Die Zeichen stehen heuer auf besonders zähe Lohnverhandlungen. Der ÖGB sagt "Nein zum Zwölfstundentag". Die Veranstaltung am Dienstag lief unter dem Motto "Miteinander weiterkämpfen". Die Arbeitnehmervertreter fühlen sich von einer Novelle des Arbeitszeitgesetzes, die die Höchstarbeitszeit steigerte, durch die ÖVP-FPÖ-Regierung samt Stimmen der Neos überrumpelt. Dazu kommt Kritik an den Reformplänen der Regierung für die Sozialversicherungen und einige andere Punkte.

Position der Gewerkschaft

Der Gewerkschaft ging es am Dienstag um ihre Positionierung. "Wir stimmen uns ab, wie wir mit dem Arbeitszeitgesetz in den jeweiligen Branchen umgehen. Wir verhandeln in den einzelnen Branchen, aber wir haben gemeinsame Ziele. Wir leben Solidarität, und das zeigen wir heute hier auf", sagte Katzian. Man wende sich nun an die "Besteller des Gesetzes bei der Bundesregierung", also die Wirtschaft und Industrie.

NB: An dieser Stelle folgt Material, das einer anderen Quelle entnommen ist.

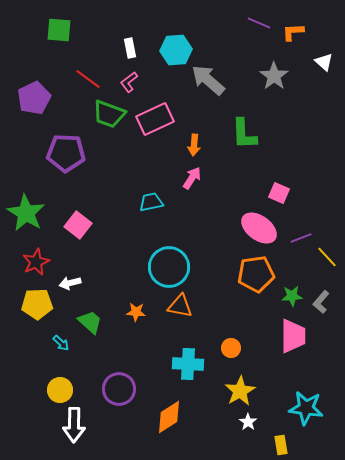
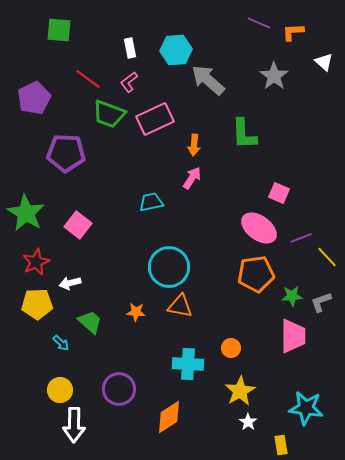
gray L-shape at (321, 302): rotated 30 degrees clockwise
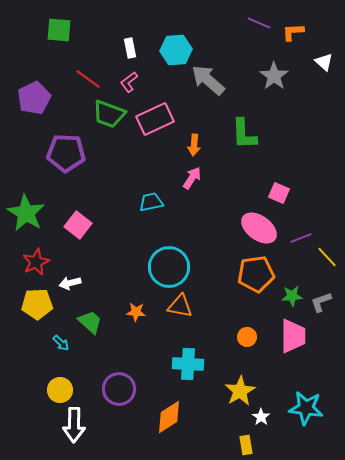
orange circle at (231, 348): moved 16 px right, 11 px up
white star at (248, 422): moved 13 px right, 5 px up
yellow rectangle at (281, 445): moved 35 px left
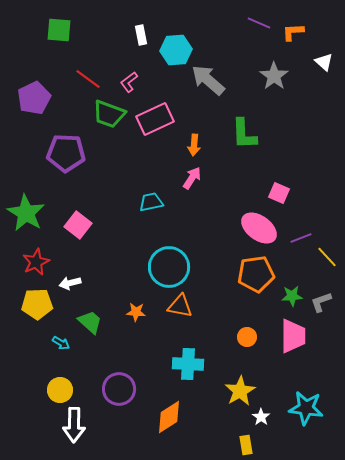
white rectangle at (130, 48): moved 11 px right, 13 px up
cyan arrow at (61, 343): rotated 12 degrees counterclockwise
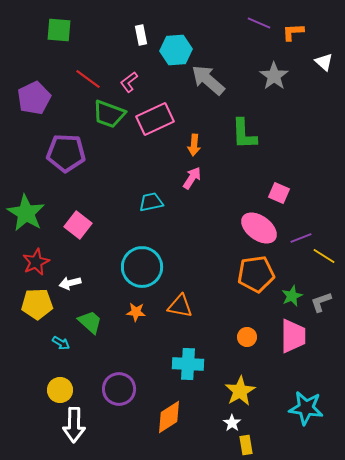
yellow line at (327, 257): moved 3 px left, 1 px up; rotated 15 degrees counterclockwise
cyan circle at (169, 267): moved 27 px left
green star at (292, 296): rotated 20 degrees counterclockwise
white star at (261, 417): moved 29 px left, 6 px down
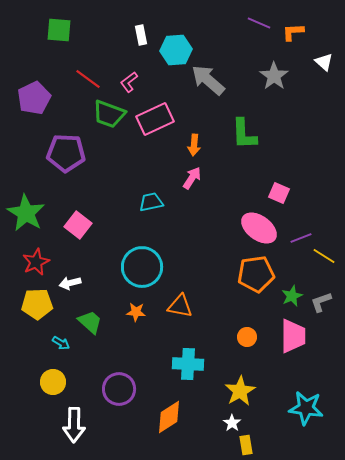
yellow circle at (60, 390): moved 7 px left, 8 px up
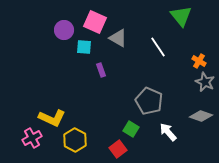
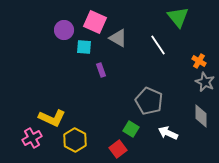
green triangle: moved 3 px left, 1 px down
white line: moved 2 px up
gray diamond: rotated 70 degrees clockwise
white arrow: moved 1 px down; rotated 24 degrees counterclockwise
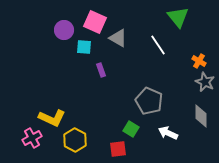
red square: rotated 30 degrees clockwise
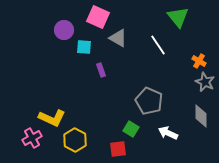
pink square: moved 3 px right, 5 px up
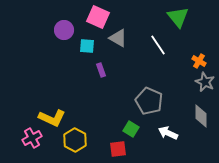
cyan square: moved 3 px right, 1 px up
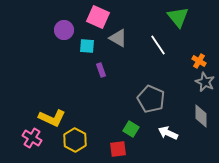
gray pentagon: moved 2 px right, 2 px up
pink cross: rotated 30 degrees counterclockwise
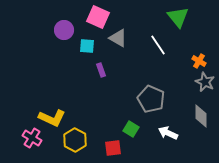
red square: moved 5 px left, 1 px up
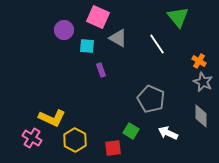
white line: moved 1 px left, 1 px up
gray star: moved 2 px left
green square: moved 2 px down
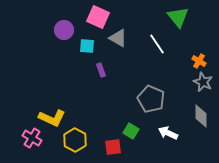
red square: moved 1 px up
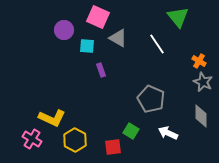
pink cross: moved 1 px down
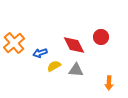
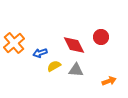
orange arrow: moved 2 px up; rotated 112 degrees counterclockwise
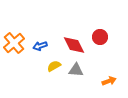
red circle: moved 1 px left
blue arrow: moved 7 px up
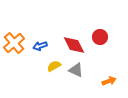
gray triangle: rotated 21 degrees clockwise
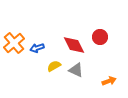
blue arrow: moved 3 px left, 2 px down
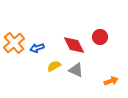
orange arrow: moved 2 px right
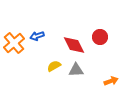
blue arrow: moved 12 px up
gray triangle: rotated 28 degrees counterclockwise
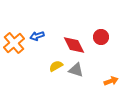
red circle: moved 1 px right
yellow semicircle: moved 2 px right
gray triangle: rotated 21 degrees clockwise
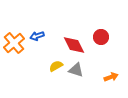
orange arrow: moved 4 px up
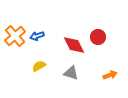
red circle: moved 3 px left
orange cross: moved 1 px right, 7 px up
yellow semicircle: moved 17 px left
gray triangle: moved 5 px left, 3 px down
orange arrow: moved 1 px left, 2 px up
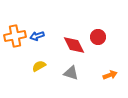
orange cross: rotated 30 degrees clockwise
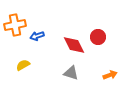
orange cross: moved 11 px up
yellow semicircle: moved 16 px left, 1 px up
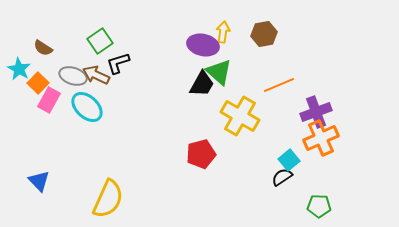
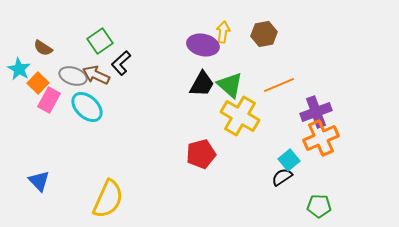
black L-shape: moved 3 px right; rotated 25 degrees counterclockwise
green triangle: moved 11 px right, 13 px down
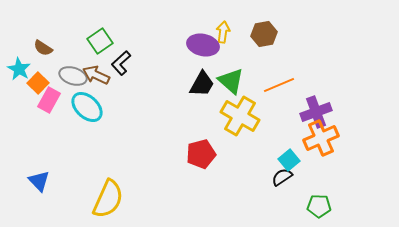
green triangle: moved 1 px right, 4 px up
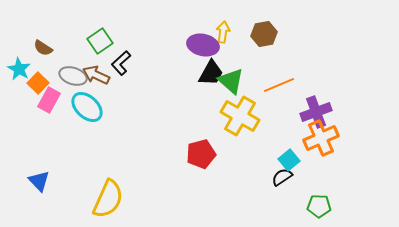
black trapezoid: moved 9 px right, 11 px up
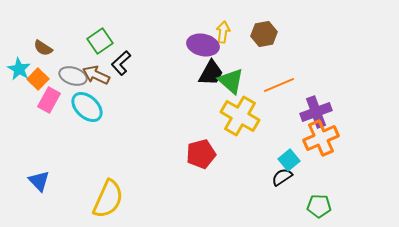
orange square: moved 4 px up
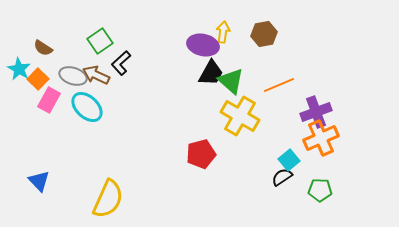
green pentagon: moved 1 px right, 16 px up
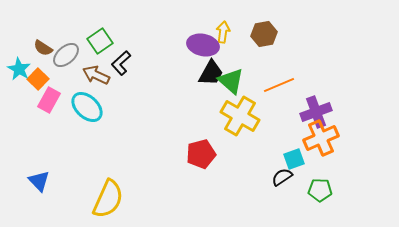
gray ellipse: moved 7 px left, 21 px up; rotated 60 degrees counterclockwise
cyan square: moved 5 px right, 1 px up; rotated 20 degrees clockwise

"Wenn man mit uns nicht redet, über uns drüberfährt, aber gleichzeitig sagt, wir sollen den Weg der Partnerschaft nicht verlassen, das geht nicht", verkündete Katzian in Richtung Arbeitgeber. "Wer so in den Wald hineinruft, der muss damit rechnen, dass der Ruf auch so zurückkommt. Deswegen sind wir heute da. Wir rufen den Arbeitgebern und der Wirtschaft zu: Sprecht mit uns, verhandelt mit uns, und gefährdet nicht die Gesundheit und Lebensqualität der Arbeitnehmer."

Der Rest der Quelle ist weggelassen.